In this exercise, print only the lines of the records below from the one with "Play: The Wizard" through the one with "created this Privacy", inclusive. Pictures are not part of the copy.

[Page images and extracted text]
----
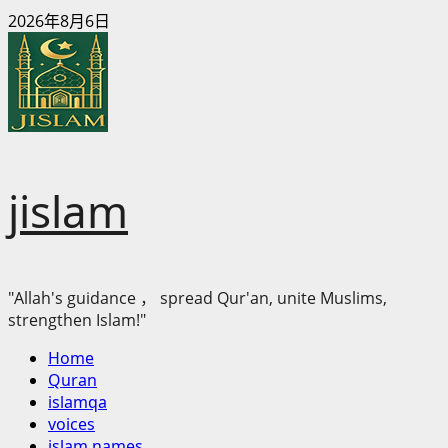
Skip
2026年8月6日
to
content
jislam
"Allah's guidance ， spread Qur'an, unite Muslims,
strengthen Islam!"
Primary
Home
Menu
Quran
islamqa
voices
islam names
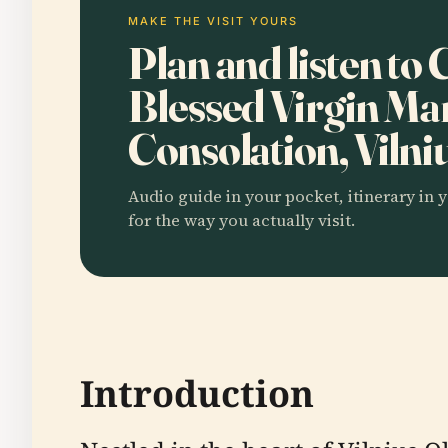
MAKE THE VISIT YOURS
Plan and listen to
Blessed Virgin Ma
Consolation, Vilni
Audio guide in your pocket, itinerary in y
for the way you actually visit.
Introduction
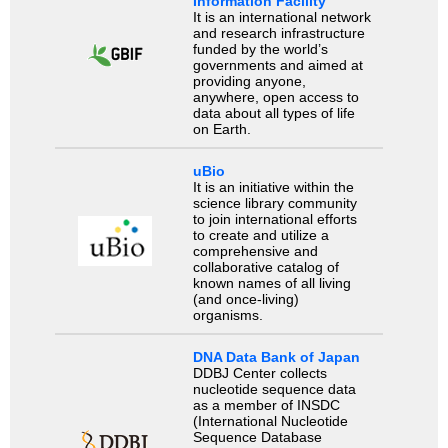
Information Facility
It is an international network
and research infrastructure
funded by the world’s
governments and aimed at
providing anyone,
anywhere, open access to
data about all types of life
on Earth.
uBio
It is an initiative within the
science library community
to join international efforts
to create and utilize a
comprehensive and
collaborative catalog of
known names of all living
(and once-living)
organisms.
DNA Data Bank of Japan
DDBJ Center collects
nucleotide sequence data
as a member of INSDC
(International Nucleotide
Sequence Database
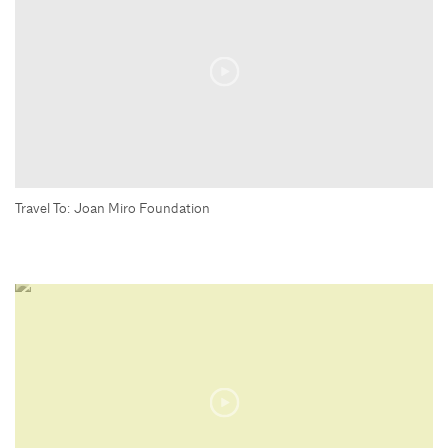
Travel To: Joan Miro Foundation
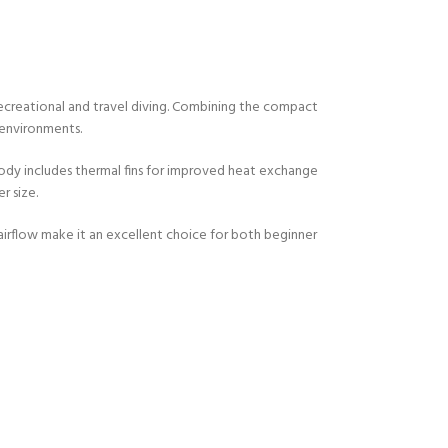
ecreational and travel diving. Combining the compact
 environments.
body includes thermal fins for improved heat exchange
r size.
irflow make it an excellent choice for both beginner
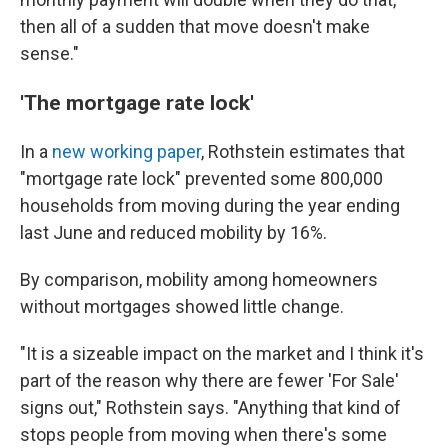
then all of a sudden that move doesn't make
sense."
'The mortgage rate lock'
In a
new working paper
, Rothstein estimates that
"mortgage rate lock" prevented some 800,000
households from moving during the year ending
last June and reduced mobility by 16%.
By comparison, mobility among homeowners
without mortgages showed little change.
"It is a sizeable impact on the market and I think it's
part of the reason why there are fewer 'For Sale'
signs out," Rothstein says. "Anything that kind of
stops people from moving when there's some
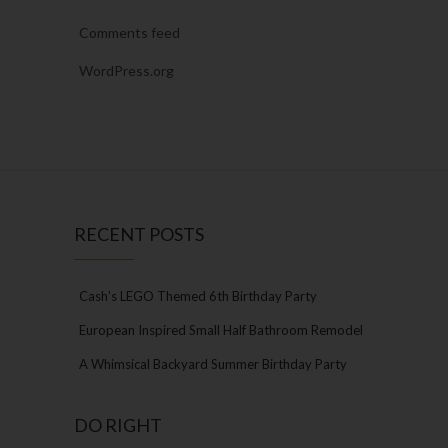
Comments feed
WordPress.org
RECENT POSTS
Cash’s LEGO Themed 6th Birthday Party
European Inspired Small Half Bathroom Remodel
A Whimsical Backyard Summer Birthday Party
DO RIGHT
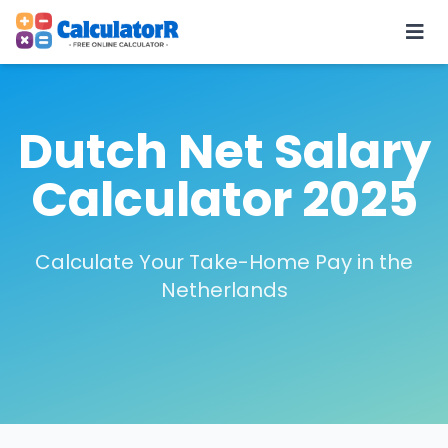
Dutch Net Salary
Calculator 2025
Calculate Your Take-Home Pay in the
Netherlands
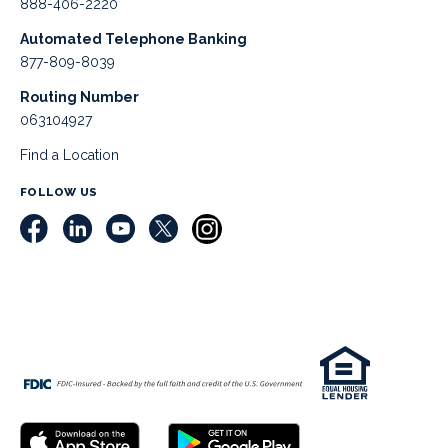
888-406-2220
Automated Telephone Banking
877-809-8039
Routing Number
063104927
Find a Location
FOLLOW US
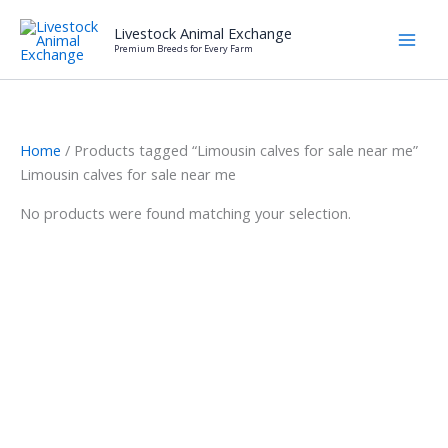
Skip
Livestock Animal Exchange
to
Premium Breeds for Every Farm
content
Home
/ Products tagged “Limousin calves for sale near me”
Limousin calves for sale near me
No products were found matching your selection.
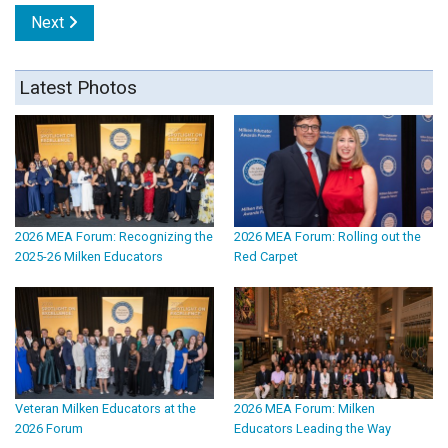
Next
Latest Photos
2026 MEA Forum: Recognizing the
2026 MEA Forum: Rolling out the
2025-26 Milken Educators
Red Carpet
Veteran Milken Educators at the
2026 MEA Forum: Milken
2026 Forum
Educators Leading the Way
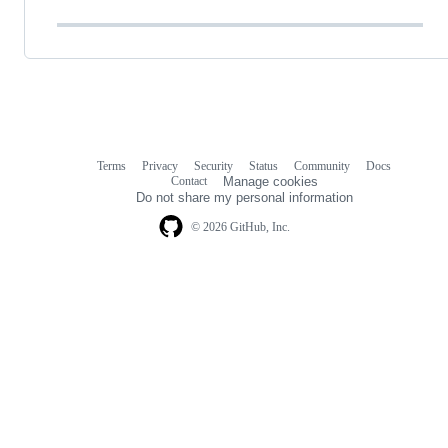
Terms
Privacy
Security
Status
Community
Docs
Footer
Footer
Contact
Manage cookies
navigation
Do not share my personal information
© 2026 GitHub, Inc.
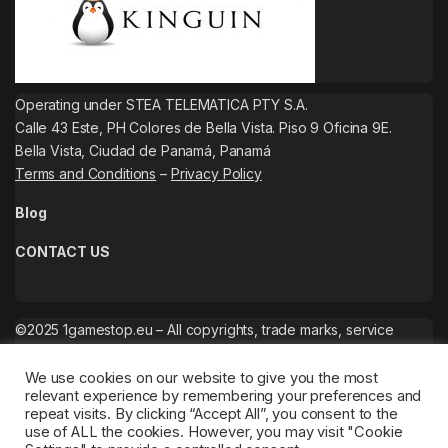
Operating under STEA TELEMATICA PTY S.A.
Calle 43 Este, PH Colores de Bella Vista. Piso 9 Oficina 9E.
Bella Vista, Ciudad de Panamá, Panamá
Terms and Conditions
–
Privacy Policy
Blog
CONTACT US
©2025 1gamestop.eu – All copyrights, trade marks, service
marks belong to the corresponding owners.
We use cookies on our website to give you the most
relevant experience by remembering your preferences and
repeat visits. By clicking “Accept All”, you consent to the
use of ALL the cookies. However, you may visit "Cookie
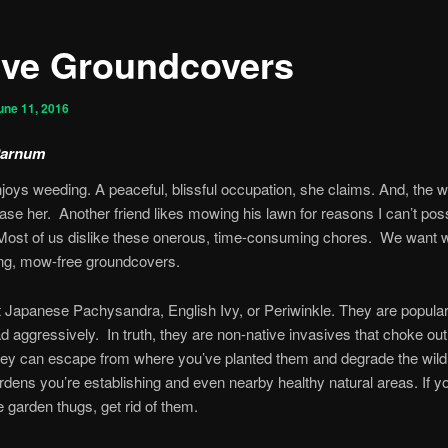
ive Groundcovers
une 11, 2016
Parnum
njoys weeding. A peaceful, blissful occupation, she claims. And, the 
ease her. Another friend likes mowing his lawn for reasons I can’t pos
Most of us dislike these onerous, time-consuming chores. We want 
ng, mow-free groundcovers.
t Japanese Pachysandra, English Ivy, or Periwinkle. They are popul
d aggressively. In truth, they are non-native invasives that choke out
ey can escape from where you’ve planted them and degrade the wildl
ardens you’re establishing and even nearby healthy natural areas. If y
 garden thugs, get rid of them.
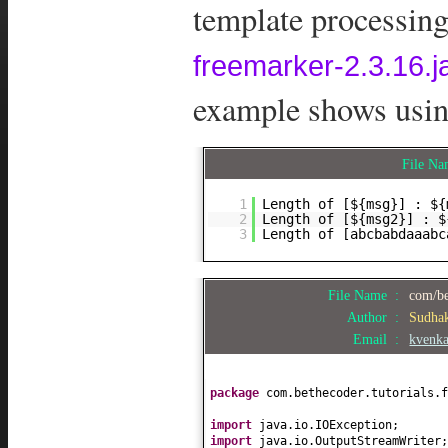
template processing.
freemarker-2.3.16.j
example shows using
File N
1
Length of [${msg}] : ${
2
Length of [${msg2}] : $
3
Length of [abcbabdaaabc
File Name :
com/be
Author :
Sudha
Email :
kvenk
package
com.bethecoder.tutorials.f
import
java.io.IOException;
import
java.io.OutputStreamWriter;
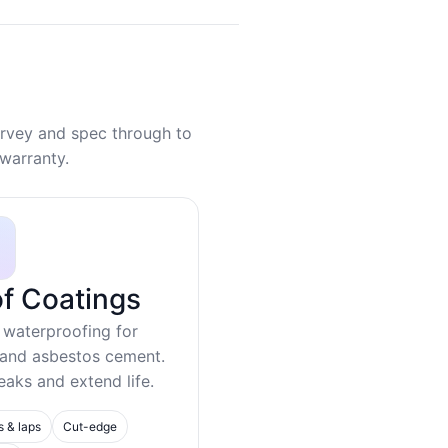
rvey and spec through to
warranty.
f Coatings
 waterproofing for
 and asbestos cement.
eaks and extend life.
s & laps
Cut-edge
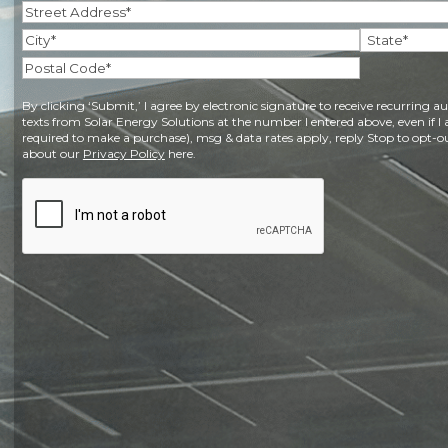
Address
(Required)
Street
Address
City
State
Postal
By clicking ‘Submit,’ I agree by electronic signature to receive recurring
Code
texts from Solar Energy Solutions at the number I entered above, even if I 
required to make a purchase), msg & data rates apply, reply Stop to opt-ou
about our
Privacy Policy
here.
CAPTCHA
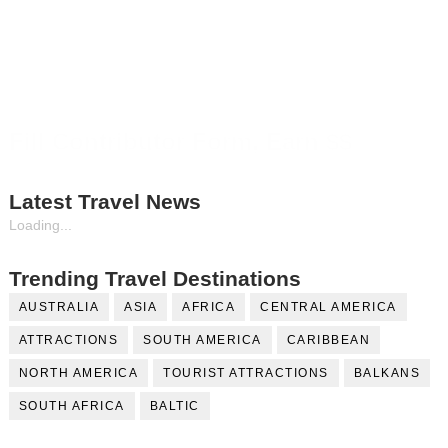
Fill Contributor Form, Earn $$
Latest Travel News
Loading...
Trending Travel Destinations
AUSTRALIA
ASIA
AFRICA
CENTRAL AMERICA
ATTRACTIONS
SOUTH AMERICA
CARIBBEAN
NORTH AMERICA
TOURIST ATTRACTIONS
BALKANS
SOUTH AFRICA
BALTIC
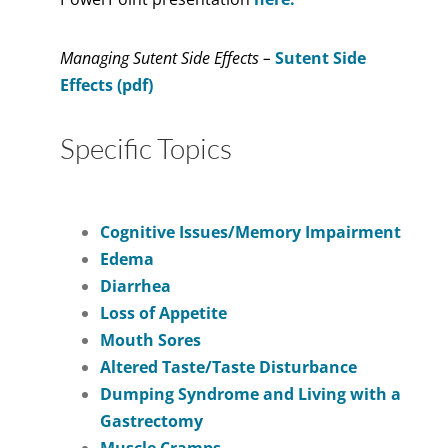
Managing Sutent Side Effects –
Sutent Side
Effects (pdf)
Specific Topics
Cognitive Issues/Memory Impairment
Edema
Diarrhea
Loss of Appetite
Mouth Sores
Altered Taste/Taste Disturbance
Dumping Syndrome and Living with a
Gastrectomy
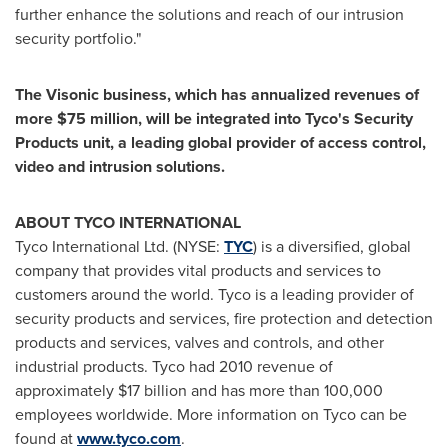
further enhance the solutions and reach of our intrusion
security portfolio."
The Visonic business, which has annualized revenues of
more
$75 million
, will be integrated into Tyco's Security
Products unit, a leading global provider of access control,
video and intrusion solutions.
ABOUT TYCO INTERNATIONAL
Tyco International Ltd. (NYSE:
TYC
) is a diversified, global
company that provides vital products and services to
customers around the world. Tyco is a leading provider of
security products and services, fire protection and detection
products and services, valves and controls, and other
industrial products. Tyco had 2010 revenue of
approximately
$17 billion
and has more than 100,000
employees worldwide. More information on Tyco can be
found at
www.tyco.com
.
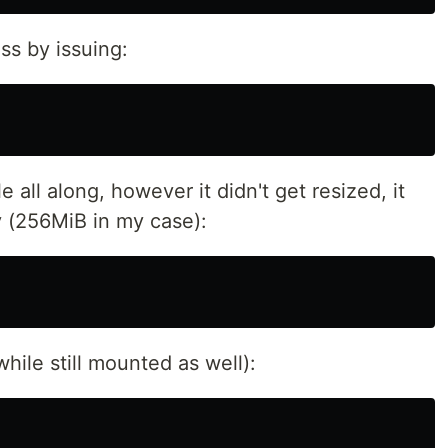
s by issuing:
all along, however it didn't get resized, it
ty (256MiB in my case):
while still mounted as well):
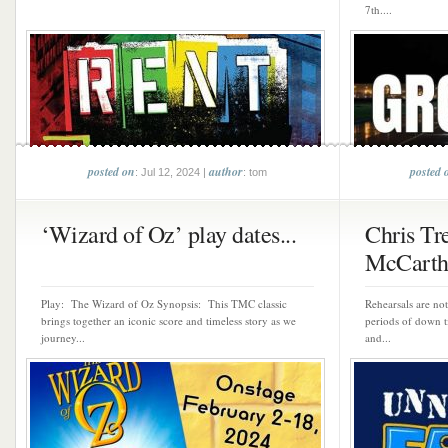
7th....
posted on
author
posted 
: Jul 12, 2024 |
: tom
‘Wizard of Oz’ play dates...
Chris Tr
McCarthy
Play: The Wizard of Oz Synopsis: This TMC classic
Rehearsals are no
brings together an iconic score and timeless story as we
periods of down ti
journey...
and...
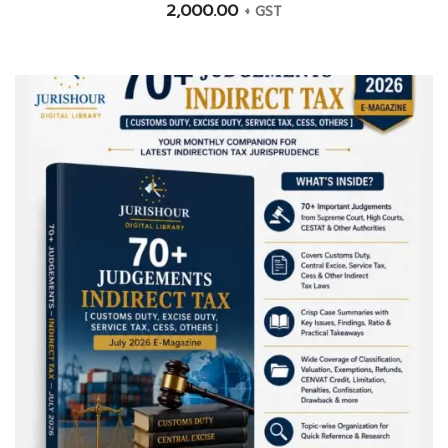
2,000.00
+ GST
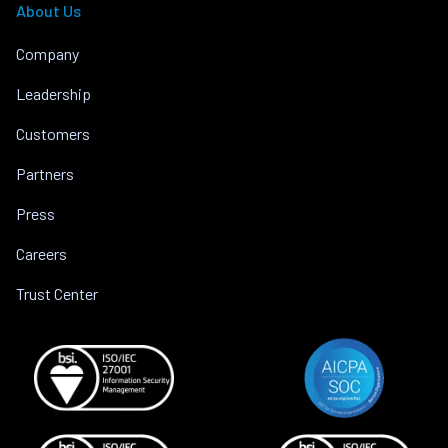
About Us
Company
Leadership
Customers
Partners
Press
Careers
Trust Center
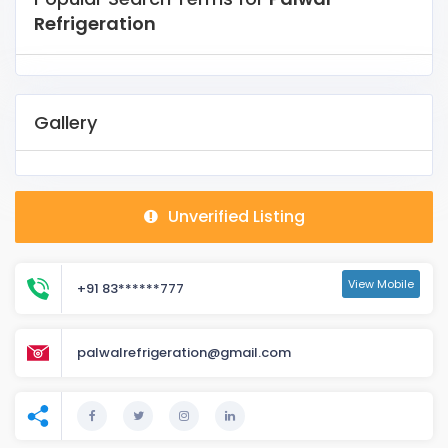
Refrigeration
Gallery
Unverified Listing
View Mobile
+91 83******777
palwalrefrigeration@gmail.com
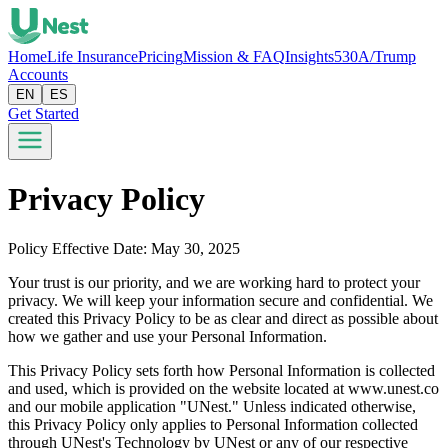
Home
Life Insurance
Pricing
Mission & FAQ
Insights
530A/Trump
Accounts
EN
ES
Get Started
Privacy Policy
Policy Effective Date: May 30, 2025
Your trust is our priority, and we are working hard to protect your
privacy. We will keep your information secure and confidential. We
created this Privacy Policy to be as clear and direct as possible about
how we gather and use your Personal Information.
This Privacy Policy sets forth how Personal Information is collected
and used, which is provided on the website located at www.unest.co
and our mobile application "UNest." Unless indicated otherwise,
this Privacy Policy only applies to Personal Information collected
through UNest's Technology by UNest or any of our respective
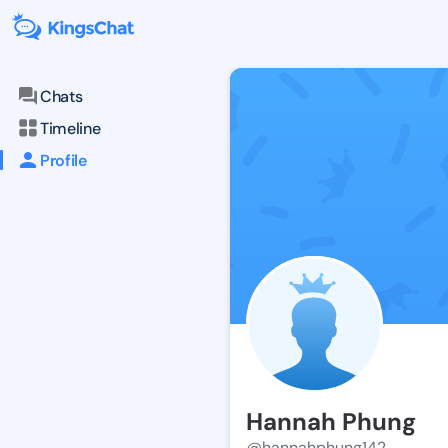
Chats
Timeline
Profile
Hannah Phung
@hannahphung142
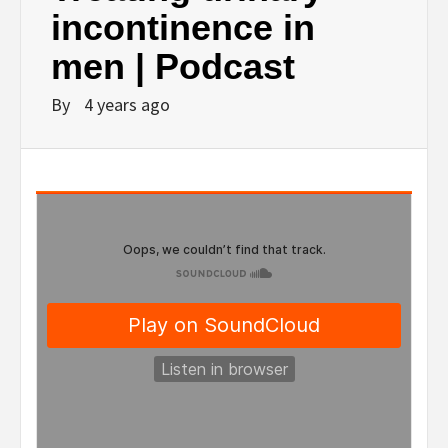
incontinence in
men | Podcast
By
4 years ago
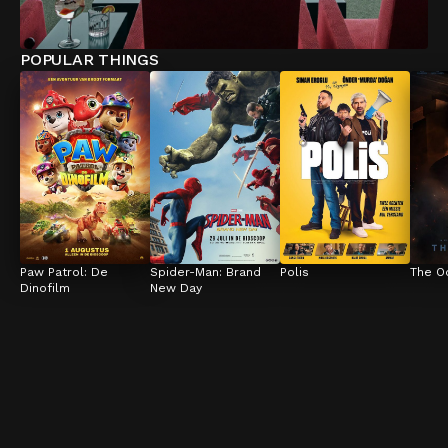
POPULAR THINGS
Paw Patrol: De 
Spider-Man: Brand 
Polis
The O
Dinofilm
New Day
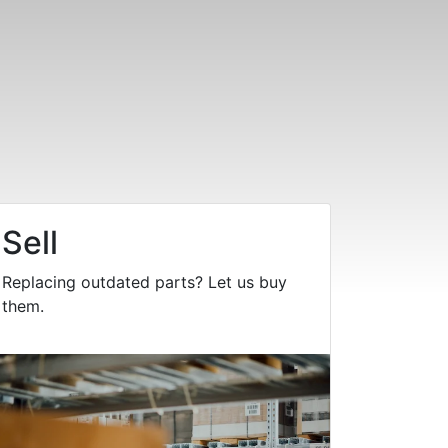
Sell
Replacing outdated parts? Let us buy
them.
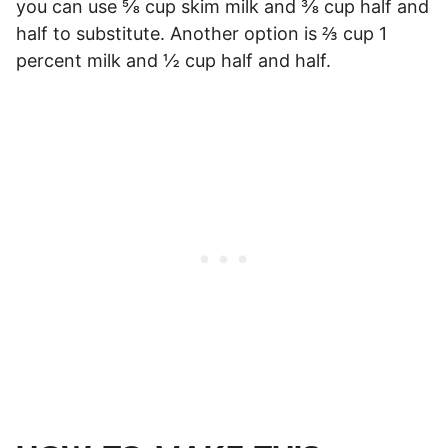
you can use ⅝ cup skim milk and ⅜ cup half and
half to substitute. Another option is ⅔ cup 1
percent milk and ½ cup half and half.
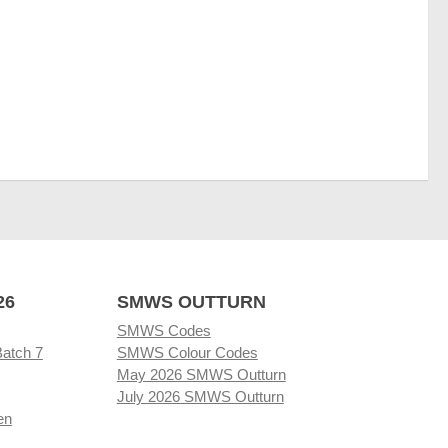
26
SMWS OUTTURN
SMWS Codes
Batch 7
SMWS Colour Codes
May 2026 SMWS Outturn
July 2026 SMWS Outturn
en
----
# SOLUTION TO THIS PROBLEM
Play: The Wizard of Oz Synopsis: This TMC classic
Rehearsals are no
brings together an iconic score and timeless story as we
periods of down ti
journey...
and...
2,000.00
+ GST
About Us
Company
Leadership
Customers
Partners
Press
Careers
Trust Center
Refrigeration
Gallery
Unverified Listing
View Mobile
+91 83******777
palwalrefrigeration@gmail.com
Home
Life Insurance
Pricing
Mission & FAQ
Insights
530A/Trump
Accounts
EN
ES
Get Started
Privacy Policy
Policy Effective Date: May 30, 2025
Your trust is our priority, and we are working hard to protect your
privacy. We will keep your information secure and confidential. We
created this Privacy Policy to be as clear and direct as possible about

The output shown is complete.